Contoh nyata pernah ditunjukkan oleh mantan Gubernur DKI Jakarta, Basuki Tjahaja Purnama (Ahok), yang dikenal tegas dalam menertibkan birokrasi dan menjaga integritas pelayanan publik. Gubernur Ahok tidak segan mengganti pejabat yang gagal menjalankan tugas atau dianggap tidak cakap, demi kepentingan masyarakat luas. Ketegasan seperti inilah yang terbukti mampu mendorong perubahan nyata dalam sistem pemerintahan.
Lebih dari itu, Gubernur Pramono Anung saat ini juga mendapat dukungan moral dan pengalaman dari tiga mantan Gubernur DKI Jakarta—Fauzi Bowo (Foke), Basuki Tjahaja Purnama (Ahok), dan Anies Rasyid Baswedan. Kombinasi dukungan tersebut menjadi modal penting bagi Pramono untuk melangkah lebih percaya diri dalam menata Jakarta secara menyeluruh dan berkelanjutan.
Pramono memiliki semua modal dasar untuk menjalankan fungsi tersebut. Ia punya latar belakang teknokratik dan birokrasi yang kuat, ditambah pengalaman politik panjang. Ia pernah menjabat sebagai anggota DPR RI selama empat periode dan menduduki posisi strategis seperti Wakil Ketua DPR RI periode 2009–2014.
Di internal PDI Perjuangan, ia pernah menjabat Wakil Sekjen dan kemudian Sekretaris Jenderal, posisi penting yang memungkinkannya memahami dinamika partai hingga ke akar rumput.

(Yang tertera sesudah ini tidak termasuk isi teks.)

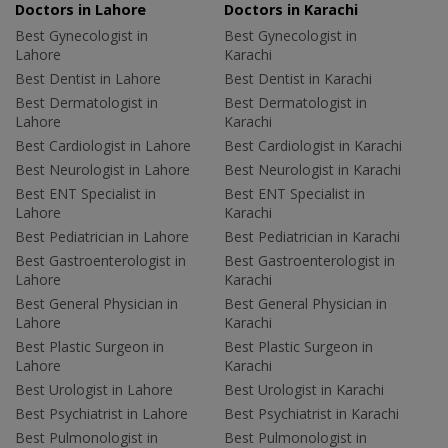
Doctors in Lahore
Doctors in Karachi
Best Gynecologist in
Best Gynecologist in
Lahore
Karachi
Best Dentist in Lahore
Best Dentist in Karachi
Best Dermatologist in
Best Dermatologist in
Lahore
Karachi
Best Cardiologist in Lahore
Best Cardiologist in Karachi
Best Neurologist in Lahore
Best Neurologist in Karachi
Best ENT Specialist in
Best ENT Specialist in
Lahore
Karachi
Best Pediatrician in Lahore
Best Pediatrician in Karachi
Best Gastroenterologist in
Best Gastroenterologist in
Lahore
Karachi
Best General Physician in
Best General Physician in
Lahore
Karachi
Best Plastic Surgeon in
Best Plastic Surgeon in
Lahore
Karachi
Best Urologist in Lahore
Best Urologist in Karachi
Best Psychiatrist in Lahore
Best Psychiatrist in Karachi
Best Pulmonologist in
Best Pulmonologist in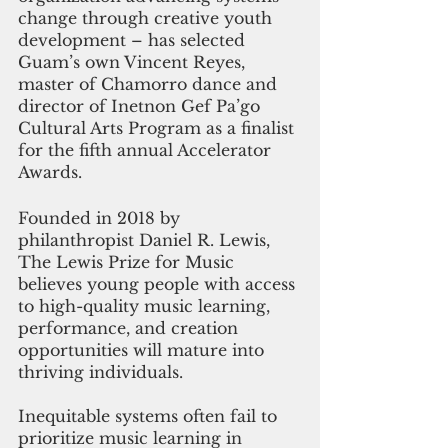
change through creative youth 
development – has selected 
Guam’s own Vincent Reyes, 
master of Chamorro dance and 
director of Inetnon Gef Pa’go 
Cultural Arts Program as a finalist 
for the fifth annual Accelerator 
Awards.
Founded in 2018 by 
philanthropist Daniel R. Lewis, 
The Lewis Prize for Music 
believes young people with access 
to high-quality music learning, 
performance, and creation 
opportunities will mature into 
thriving individuals. 
Inequitable systems often fail to 
prioritize music learning in 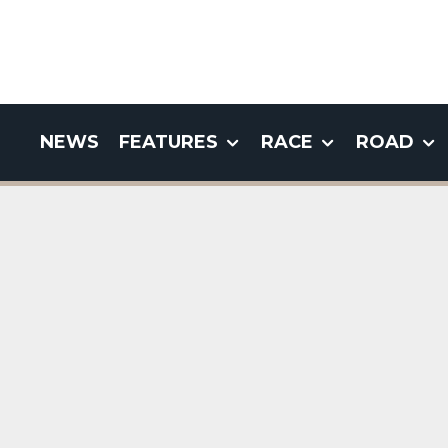
NEWS
FEATURES
RACE
ROAD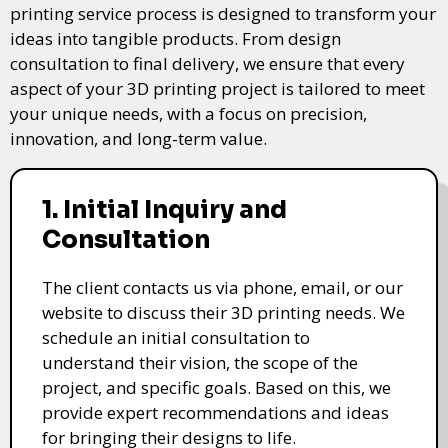
printing service process is designed to transform your
ideas into tangible products. From design
consultation to final delivery, we ensure that every
aspect of your 3D printing project is tailored to meet
your unique needs, with a focus on precision,
innovation, and long-term value.
1. Initial Inquiry and
Consultation
The client contacts us via phone, email, or our
website to discuss their 3D printing needs. We
schedule an initial consultation to
understand their vision, the scope of the
project, and specific goals. Based on this, we
provide expert recommendations and ideas
for bringing their designs to life.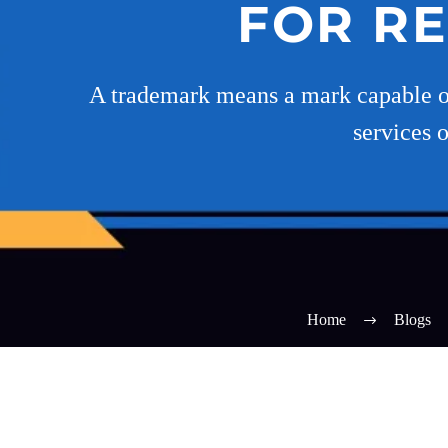
FOR R
A trademark means a mark capable of 
services 
Home
Blogs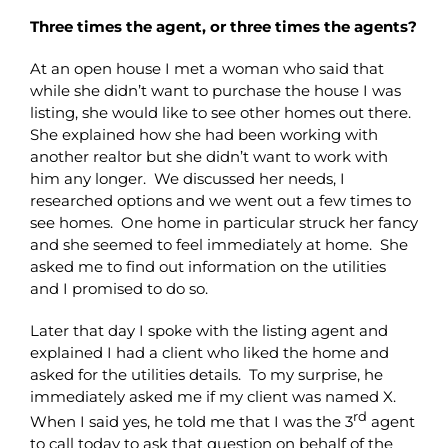
Three times the agent, or three times the agents?
At an open house I met a woman who said that
while she didn’t want to purchase the house I was
listing, she would like to see other homes out there.
She explained how she had been working with
another realtor but she didn’t want to work with
him any longer. We discussed her needs, I
researched options and we went out a few times to
see homes. One home in particular struck her fancy
and she seemed to feel immediately at home. She
asked me to find out information on the utilities
and I promised to do so.
Later that day I spoke with the listing agent and
explained I had a client who liked the home and
asked for the utilities details. To my surprise, he
immediately asked me if my client was named X.
rd
When I said yes, he told me that I was the 3
agent
to call today to ask that question on behalf of the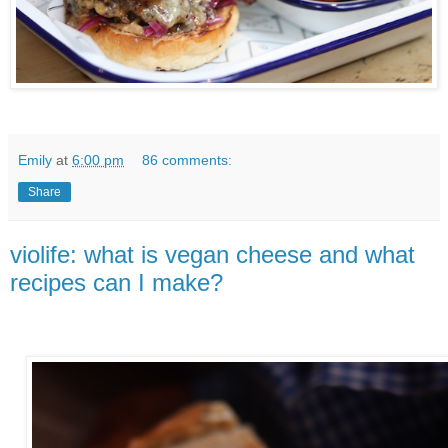
Emily
at
6:00 pm
86 comments:
Share
violife: what is vegan cheese and what
recipes can I make?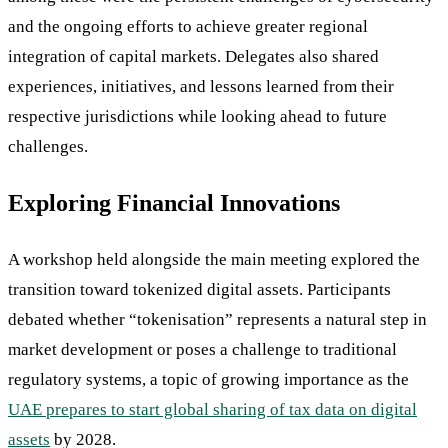
and the ongoing efforts to achieve greater regional
integration of capital markets. Delegates also shared
experiences, initiatives, and lessons learned from their
respective jurisdictions while looking ahead to future
challenges.
Exploring Financial Innovations
A workshop held alongside the main meeting explored the
transition toward tokenized digital assets. Participants
debated whether “tokenisation” represents a natural step in
market development or poses a challenge to traditional
regulatory systems, a topic of growing importance as the
UAE prepares to start global sharing of tax data on digital
assets
by 2028.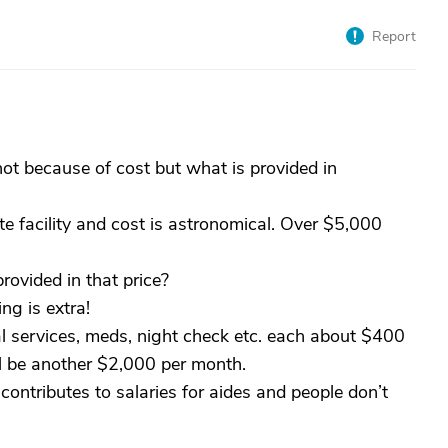
Report
ot because of cost but what is provided in
e facility and cost is astronomical. Over $5,000
rovided in that price?
ng is extra!
l services, meds, night check etc. each about $400
ll be another $2,000 per month.
ontributes to salaries for aides and people don’t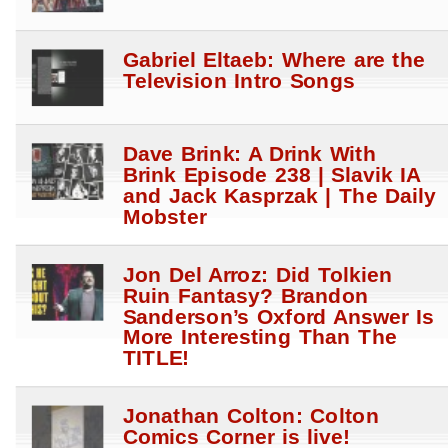
Gabriel Eltaeb: Where are the
Television Intro Songs
Dave Brink: A Drink With
Brink Episode 238 | Slavik IA
and Jack Kasprzak | The Daily
Mobster
Jon Del Arroz: Did Tolkien
Ruin Fantasy? Brandon
Sanderson’s Oxford Answer Is
More Interesting Than The
TITLE!
Jonathan Colton: Colton
Comics Corner is live!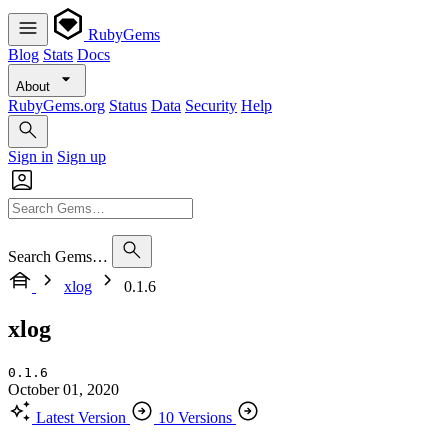
RubyGems
Blog
Stats
Docs
About
RubyGems.org
Status
Data
Security
Help
Sign in
Sign up
Search Gems…
xlog
0.1.6
xlog
0.1.6
October 01, 2020
Latest Version
10 Versions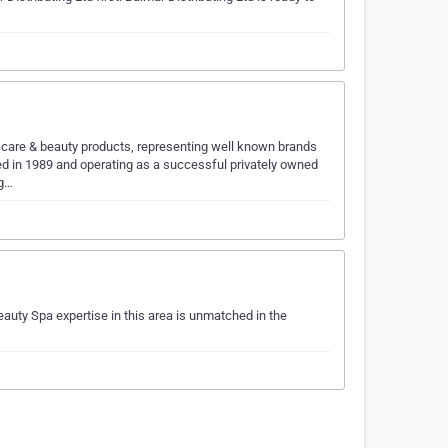
l care & beauty products, representing well known brands
d in 1989 and operating as a successful privately owned
ng…
auty Spa expertise in this area is unmatched in the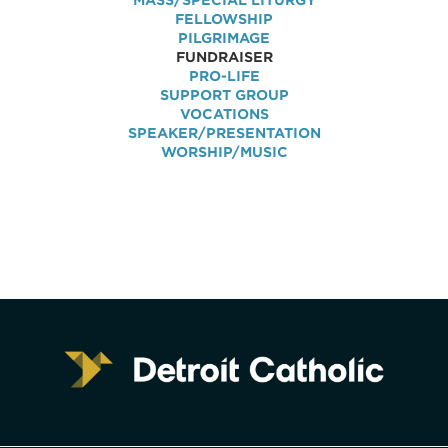
MASS/SPECIAL LITURGY
FELLOWSHIP
PILGRIMAGE
FUNDRAISER
PRO-LIFE
SUPPORT GROUP
VOCATIONS
SPEAKER/PRESENTATION
WORSHIP/MUSIC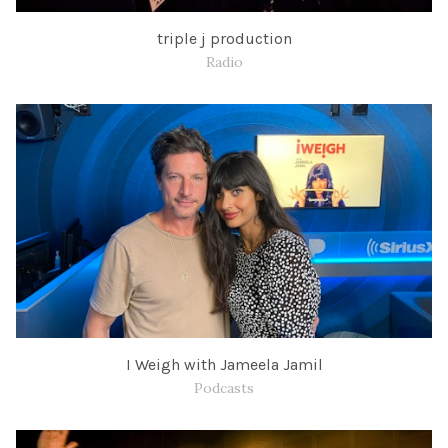
triple j production
Radio
I Weigh with Jameela Jamil
Podcasts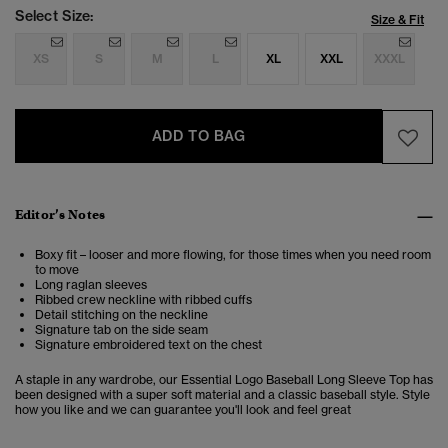
Select Size:
Size & Fit
XS
S
M
L
XL
XXL
XXXL
ADD TO BAG
Editor’s Notes
Boxy fit – looser and more flowing, for those times when you need room
to move
Long raglan sleeves
Ribbed crew neckline with ribbed cuffs
Detail stitching on the neckline
Signature tab on the side seam
Signature embroidered text on the chest
A staple in any wardrobe, our Essential Logo Baseball Long Sleeve Top has
been designed with a super soft material and a classic baseball style. Style
how you like and we can guarantee you'll look and feel great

Pengalamannya di dunia usaha di sejumlah perusahaan nasional, membentuknya menjadi pemimpin yang paham manajemen dari berbagai sisi.
Dengan seluruh pengalamannya itu, Pramono sebenarnya sangat mampu bersikap tegas ketika situasi mengharuskannya. Ia hanya perlu memastikan bahwa kelembutan dan ketegasan tidak ditempatkan dalam dua kutub yang berlawanan, melainkan sebagai dua sisi dari satu kepemimpinan yang utuh.
Artinya, Jakarta tidak hanya membutuhkan pemimpin yang mampu mengayomi, tetapi juga yang tegas dalam bertindak. Jakarta memerlukan gubernur yang tidak hanya bisa memimpin dengan hati, tetapi juga berani bersuara lantang dan bertindak tegas ketika aturan dilanggar. Ketegasan ini juga harus berlaku dalam menindak pejabat yang gagal menunjukkan kinerja atau prestasi, termasuk pada pimpinan BUMD.
Jika keseimbangan ini terus dijaga, maka bukan tidak mungkin Jakarta akan melesat menjadi kota global yang tidak hanya kompetitif secara ekonomi, tetapi juga manusiawi, berkeadilan, dan bermartabat. Kepemimpinan Pramono Anung akan dikenang bukan hanya karena kecerdasannya, tetapi juga karena keberaniannya mengambil sikap tepat demi kebaikan bersama.